CFP: Reading Comics at the Threshold: A Roundtable on Letter Columns & Other Comics Paratexts

Publication
The Middle Spaces
Blog
Editors: Leah Misemer, Osvaldo Oyola
Stichtag: 18.11.2019

The Middle Spaces, an award-winning blog that covers comics, music, and culture, invites submissions for an academic roundtable on the subject of letter columns and other comics book paratexts to be co-edited by Osvaldo Oyola and Leah Misemer and published in early 2020.

Literary theorist Gérard Genette defines paratexts as elements of a published work that are distinct from the text–titles, prefaces, introductions, flap copy, or illustrations–that provide a “threshold…a zone between text and off-text, a zone not only of transition but also of transaction.” Or as Philippe Lejeune puts it, paratexts provide “a fringe of the printed text which in reality controls one’s whole reading of the text.” This intersection of transactional quality and framework for understanding the text (narratively, formally, and culturally) is perhaps most evident in the components common to the serial comic book, including the (curated) letters page, the editorial bulletins, and in advertisements, among other things. Whether these paratextual components actually “control” the reading of the texts or not, they definitely shape those texts and readerly engagement with them. That said, comic book paratexts are frequently ignored in comic studies and excised when comics are re-collected into bound editions or re-printed digitally. While some scholars like Ramzi Fawaz and Ian Gordon turn to the paratext as a parallel source of evidence regarding editorial policy, fan reaction, audience make-up, and cultural climate in their analysis of comics, this roundtable asks scholars to center paratexts as a way to read both comic narratives and the contexts in which they exist, as scholar and librarian Carol Tilley has in her work.

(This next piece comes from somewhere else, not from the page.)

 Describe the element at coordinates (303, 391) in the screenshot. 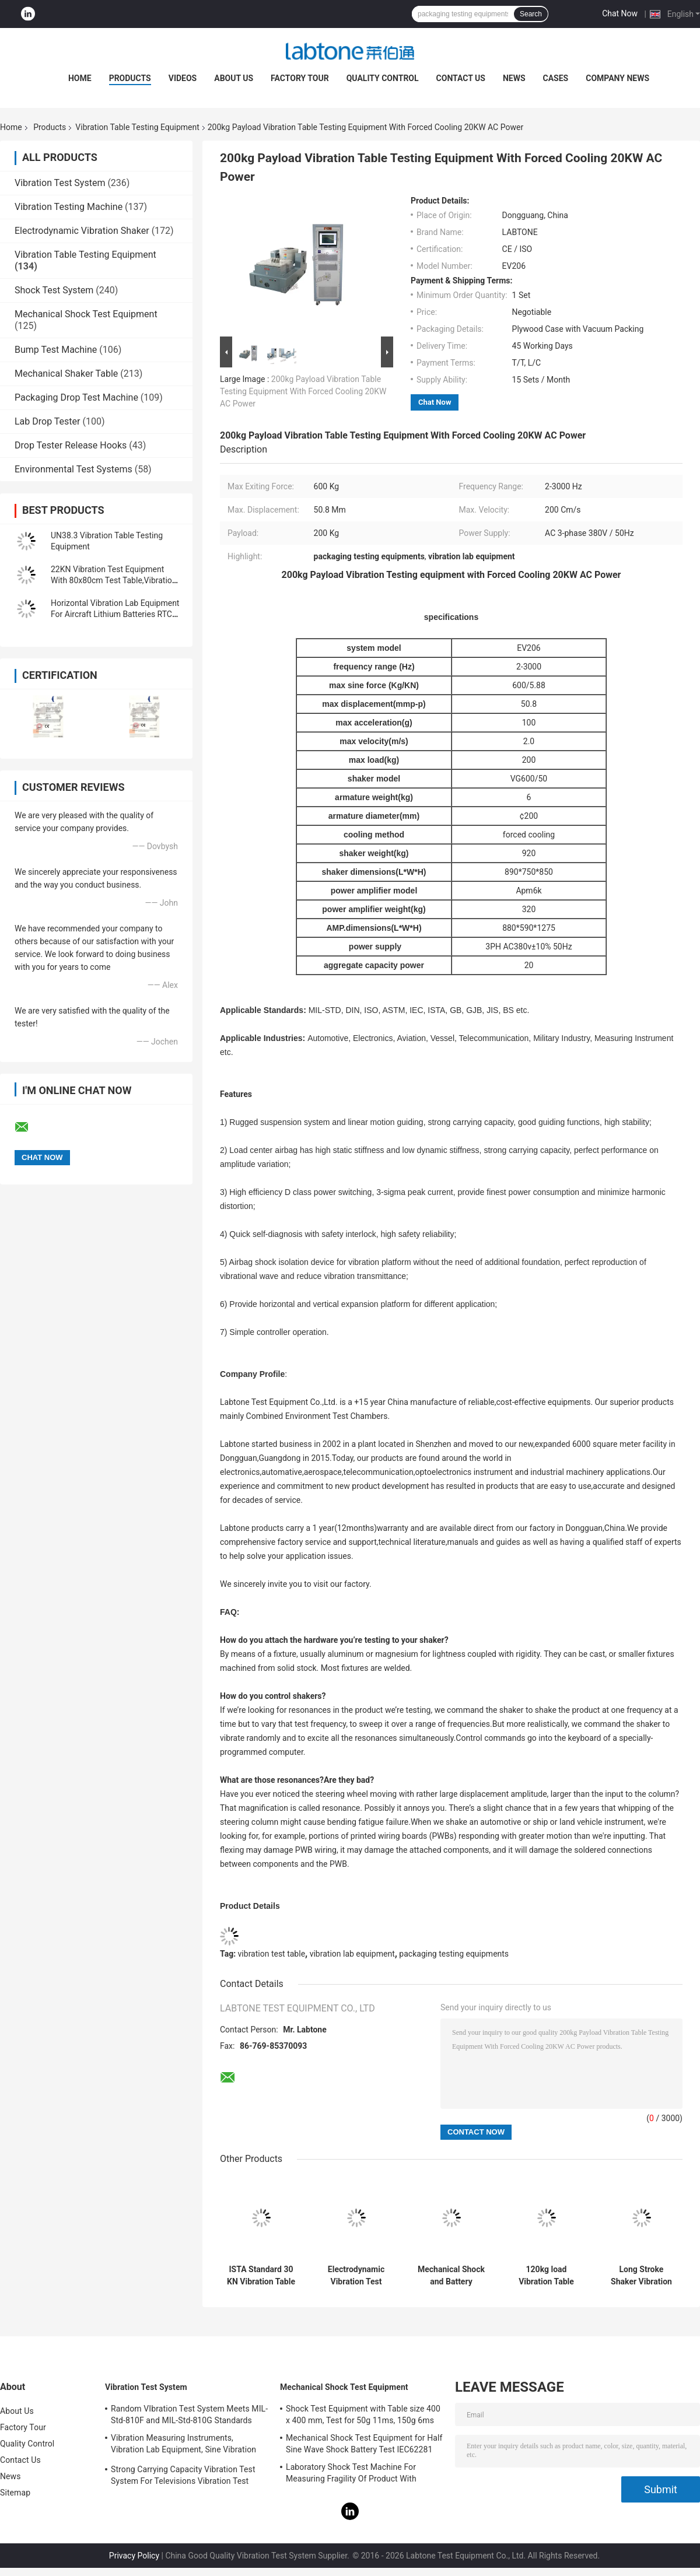

I see `200kg Payload Vibration Table Testing Equipment With Forced Cooling 20KW AC Power` at that location.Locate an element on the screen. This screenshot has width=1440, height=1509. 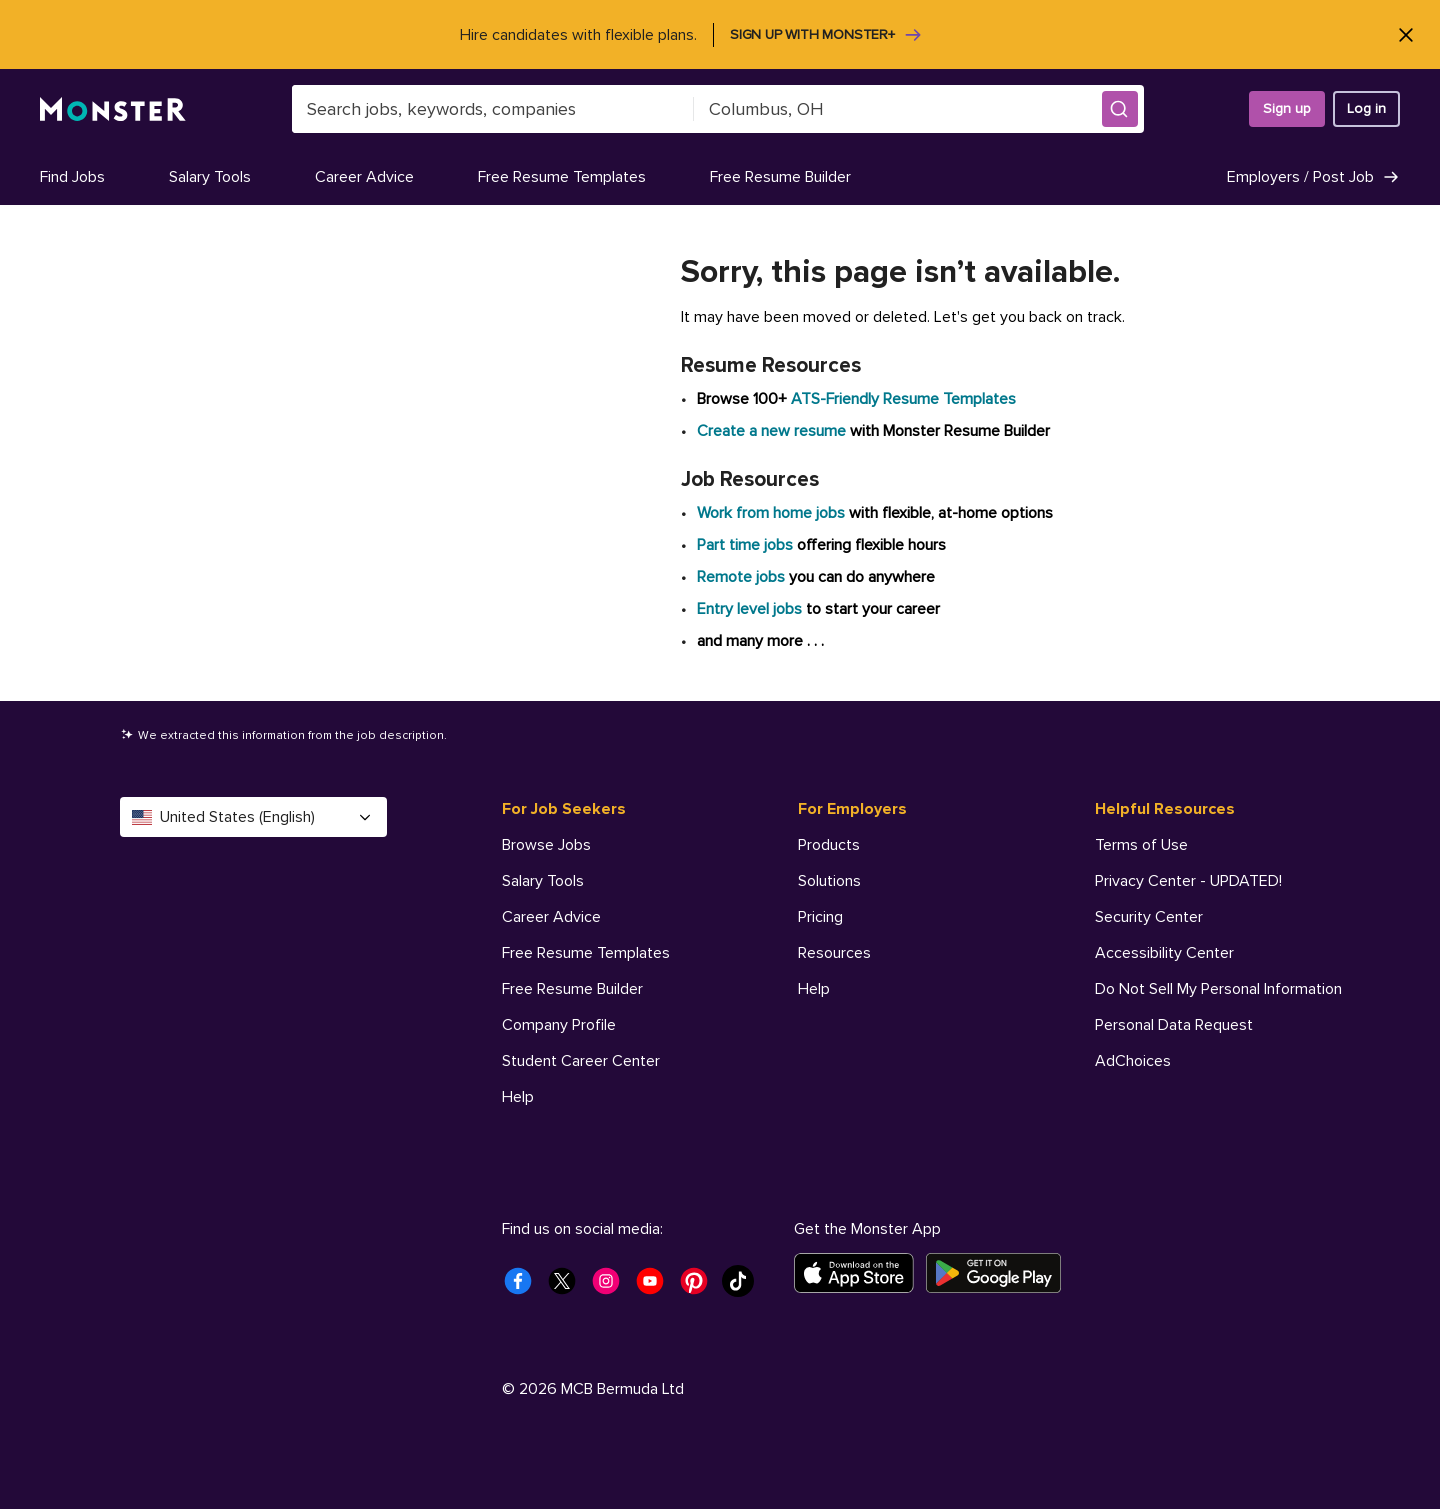
Sign up with Monster+ is located at coordinates (826, 35). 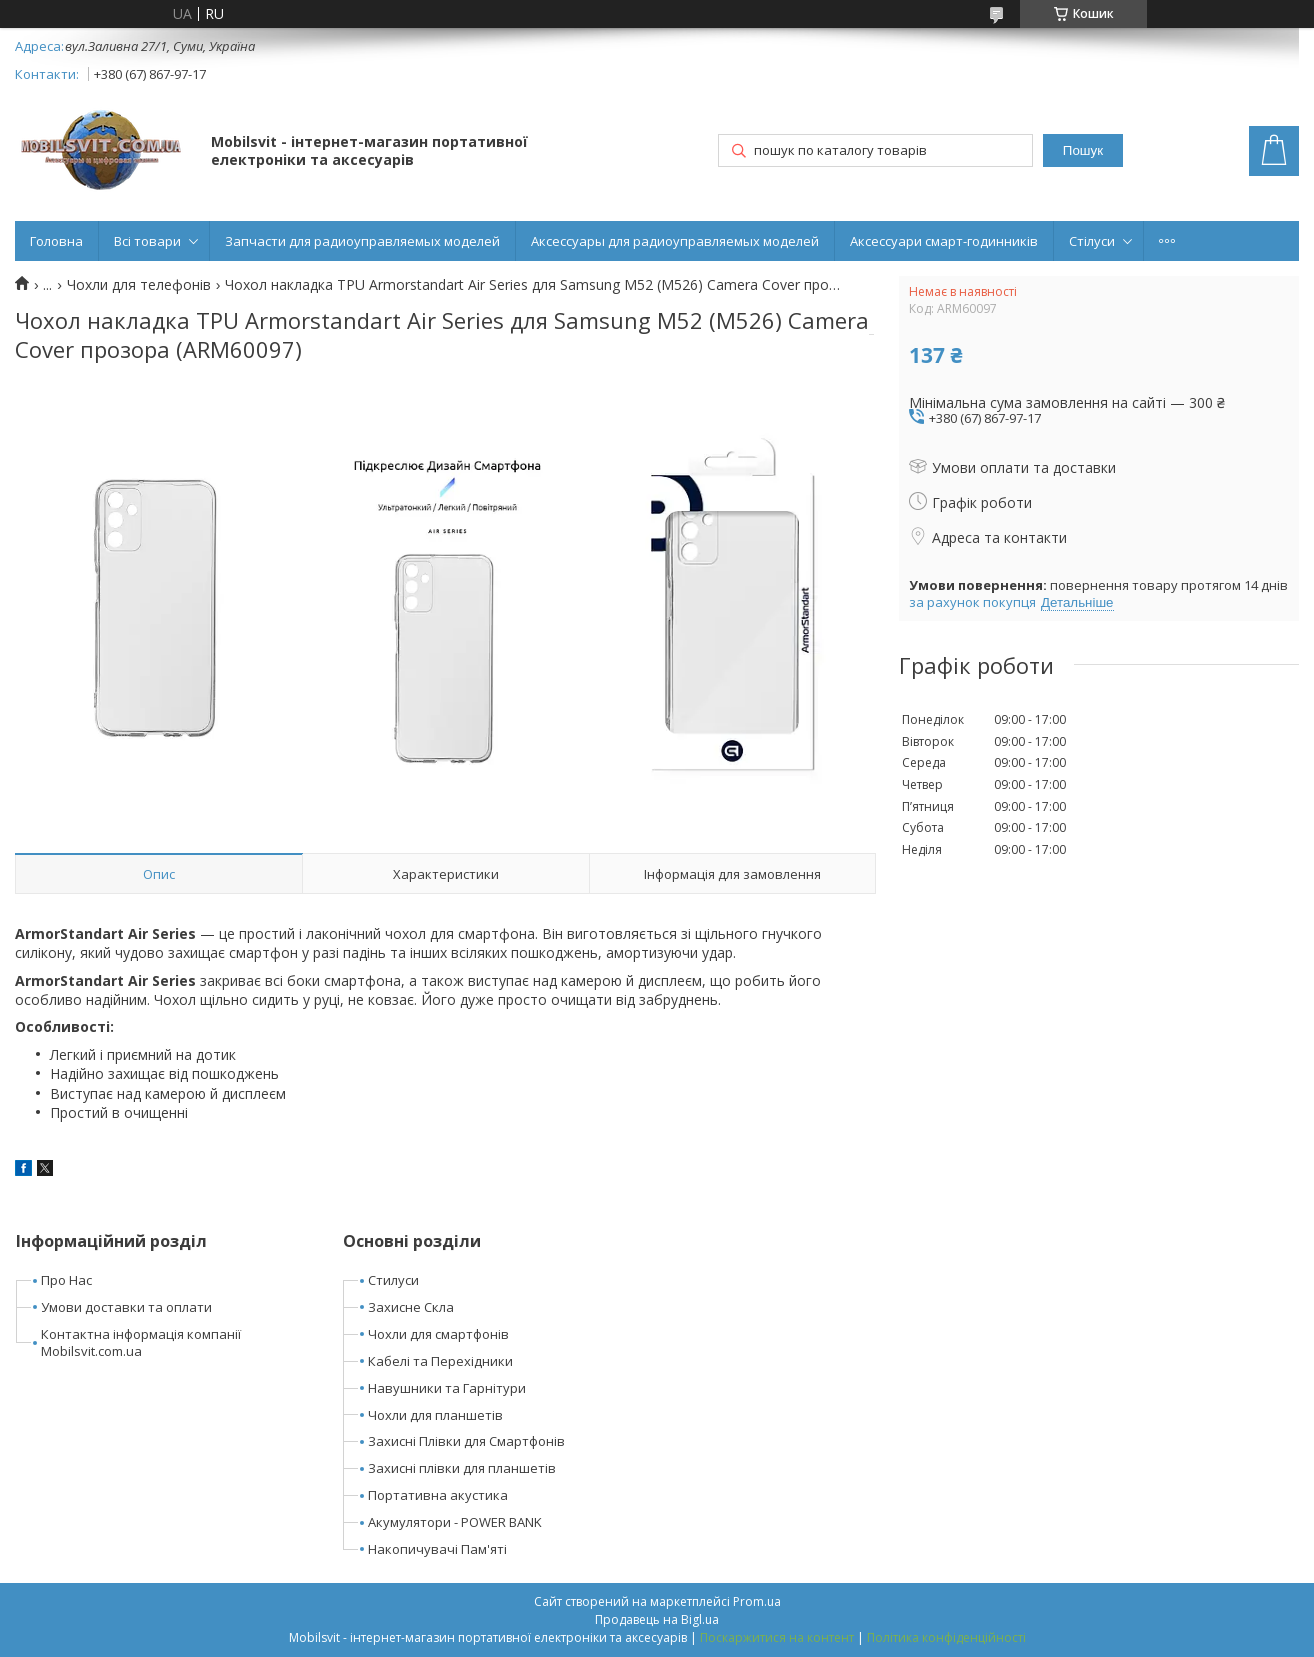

Modeled on our two previous successful roundtables on Bitch Planet (March 2018) and Sound in Comics (April 2019), we are seeking out scholars of all stripes—from aca-fans to graduate students to tenured faculty—to develop short essay answers (750 to 1000 words) to questions they pose about comic book letter columns and other paratexts, theorizing their role, use, and history through a variety of lenses: cultural, formal, political, and so on. In the spirit of inquiry, the questions will serve as essay titles, and final essays will be grouped thematically by the editors.  All essays will go through one or two rounds of editing and development, and each should include visual examples or references.

Those interested in contributing should email a clearly articulated question they seek to explore in their essay, an abstract of no more than 200 words describing their approach to the question, and the title of a comics text they plan to use as an example or subject for their contribution. In addition, please include a brief bio. Send contributions to themiddlespaces@gmail.com.

Possible Topics Include:

  • Letter columns: columns that extend the fictional world of the comic, extended conversations, letter hacks, planted letters, community building
  • Advertisements: perceived audience, incorporation of comic characters into ads, selling ad space, fake or mock ads
  • Circulation Info: copyright, sales numbers
  • Editorial: creator credits, political responses, bullpen as virtual space, summaries, continuity and footnotes
  • Covers: various cover elements (e.g. Code symbol, pricing, issue labeling), cover narratives and connection (or lack thereof) to inner content

Please submit proposals by Monday, November 18, and submitters will be notified by or on Monday, December 16. We hope to publish the roundtable in the first quarter of 2020.